Exercise description:
Filter the listing for lines containing "anxiety".
----
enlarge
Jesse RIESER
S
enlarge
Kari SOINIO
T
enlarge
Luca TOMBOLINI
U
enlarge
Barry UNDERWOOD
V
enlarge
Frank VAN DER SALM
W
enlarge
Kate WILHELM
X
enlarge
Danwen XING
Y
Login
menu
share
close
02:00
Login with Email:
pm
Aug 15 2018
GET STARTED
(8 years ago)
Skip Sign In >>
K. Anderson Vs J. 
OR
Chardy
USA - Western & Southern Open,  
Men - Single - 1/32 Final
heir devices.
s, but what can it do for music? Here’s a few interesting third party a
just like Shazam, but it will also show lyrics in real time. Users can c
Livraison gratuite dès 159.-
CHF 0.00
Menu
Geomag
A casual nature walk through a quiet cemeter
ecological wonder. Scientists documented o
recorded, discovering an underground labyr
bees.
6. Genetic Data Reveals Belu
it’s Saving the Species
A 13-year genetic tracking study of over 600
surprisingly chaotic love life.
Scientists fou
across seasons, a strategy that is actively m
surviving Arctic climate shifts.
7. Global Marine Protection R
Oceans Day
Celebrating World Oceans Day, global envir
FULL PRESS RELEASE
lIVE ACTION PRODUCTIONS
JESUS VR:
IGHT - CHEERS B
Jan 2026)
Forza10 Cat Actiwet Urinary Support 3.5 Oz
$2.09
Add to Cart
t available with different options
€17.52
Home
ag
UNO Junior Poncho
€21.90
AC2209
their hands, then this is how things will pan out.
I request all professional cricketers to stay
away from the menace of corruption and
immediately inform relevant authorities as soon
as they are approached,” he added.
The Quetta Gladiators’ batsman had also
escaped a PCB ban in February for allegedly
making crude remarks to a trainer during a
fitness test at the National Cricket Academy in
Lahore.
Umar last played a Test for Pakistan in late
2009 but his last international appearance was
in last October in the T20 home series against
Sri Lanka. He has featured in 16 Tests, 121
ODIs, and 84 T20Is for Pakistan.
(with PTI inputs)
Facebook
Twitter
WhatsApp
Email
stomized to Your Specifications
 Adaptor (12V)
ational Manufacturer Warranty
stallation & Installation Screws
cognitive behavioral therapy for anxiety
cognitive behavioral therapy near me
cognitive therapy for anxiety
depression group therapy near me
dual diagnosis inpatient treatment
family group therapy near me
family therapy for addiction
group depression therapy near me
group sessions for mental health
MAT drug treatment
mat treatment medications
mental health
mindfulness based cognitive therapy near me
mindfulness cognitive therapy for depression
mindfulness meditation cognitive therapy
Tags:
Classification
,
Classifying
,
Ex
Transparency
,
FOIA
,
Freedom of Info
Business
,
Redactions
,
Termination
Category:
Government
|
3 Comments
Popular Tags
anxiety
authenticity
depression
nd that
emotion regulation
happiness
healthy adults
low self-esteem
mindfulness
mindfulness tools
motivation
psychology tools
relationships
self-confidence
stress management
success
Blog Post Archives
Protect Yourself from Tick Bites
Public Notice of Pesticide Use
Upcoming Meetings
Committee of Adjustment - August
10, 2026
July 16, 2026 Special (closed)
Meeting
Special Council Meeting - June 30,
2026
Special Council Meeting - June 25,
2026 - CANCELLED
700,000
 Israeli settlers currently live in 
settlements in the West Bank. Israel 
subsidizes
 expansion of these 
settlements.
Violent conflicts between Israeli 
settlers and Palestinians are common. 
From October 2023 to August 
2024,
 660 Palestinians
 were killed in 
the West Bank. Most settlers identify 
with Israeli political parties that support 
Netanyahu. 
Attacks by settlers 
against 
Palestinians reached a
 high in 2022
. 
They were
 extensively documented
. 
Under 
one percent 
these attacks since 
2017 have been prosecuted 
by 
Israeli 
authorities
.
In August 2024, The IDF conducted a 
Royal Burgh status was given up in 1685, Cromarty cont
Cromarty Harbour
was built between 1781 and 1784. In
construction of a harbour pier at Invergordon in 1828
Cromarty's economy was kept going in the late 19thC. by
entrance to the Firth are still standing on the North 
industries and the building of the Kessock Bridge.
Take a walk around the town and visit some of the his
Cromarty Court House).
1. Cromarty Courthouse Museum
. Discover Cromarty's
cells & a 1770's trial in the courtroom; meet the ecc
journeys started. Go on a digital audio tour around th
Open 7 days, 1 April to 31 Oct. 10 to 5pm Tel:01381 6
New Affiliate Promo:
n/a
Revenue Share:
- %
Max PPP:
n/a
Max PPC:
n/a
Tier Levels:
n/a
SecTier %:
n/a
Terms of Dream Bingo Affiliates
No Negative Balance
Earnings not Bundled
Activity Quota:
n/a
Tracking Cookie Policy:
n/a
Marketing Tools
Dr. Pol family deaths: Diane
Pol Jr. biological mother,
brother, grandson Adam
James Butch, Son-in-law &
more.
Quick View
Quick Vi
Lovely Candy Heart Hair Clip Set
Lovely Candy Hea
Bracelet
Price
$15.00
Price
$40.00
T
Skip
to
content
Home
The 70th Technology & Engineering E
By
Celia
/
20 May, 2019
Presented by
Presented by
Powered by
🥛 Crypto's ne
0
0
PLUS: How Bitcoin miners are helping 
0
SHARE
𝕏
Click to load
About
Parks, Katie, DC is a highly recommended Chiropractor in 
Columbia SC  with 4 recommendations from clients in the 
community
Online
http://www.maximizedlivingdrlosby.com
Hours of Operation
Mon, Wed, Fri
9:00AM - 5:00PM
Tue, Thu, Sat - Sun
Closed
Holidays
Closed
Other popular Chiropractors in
----
Task result:
cognitive behavioral therapy for anxiety
cognitive therapy for anxiety
anxiety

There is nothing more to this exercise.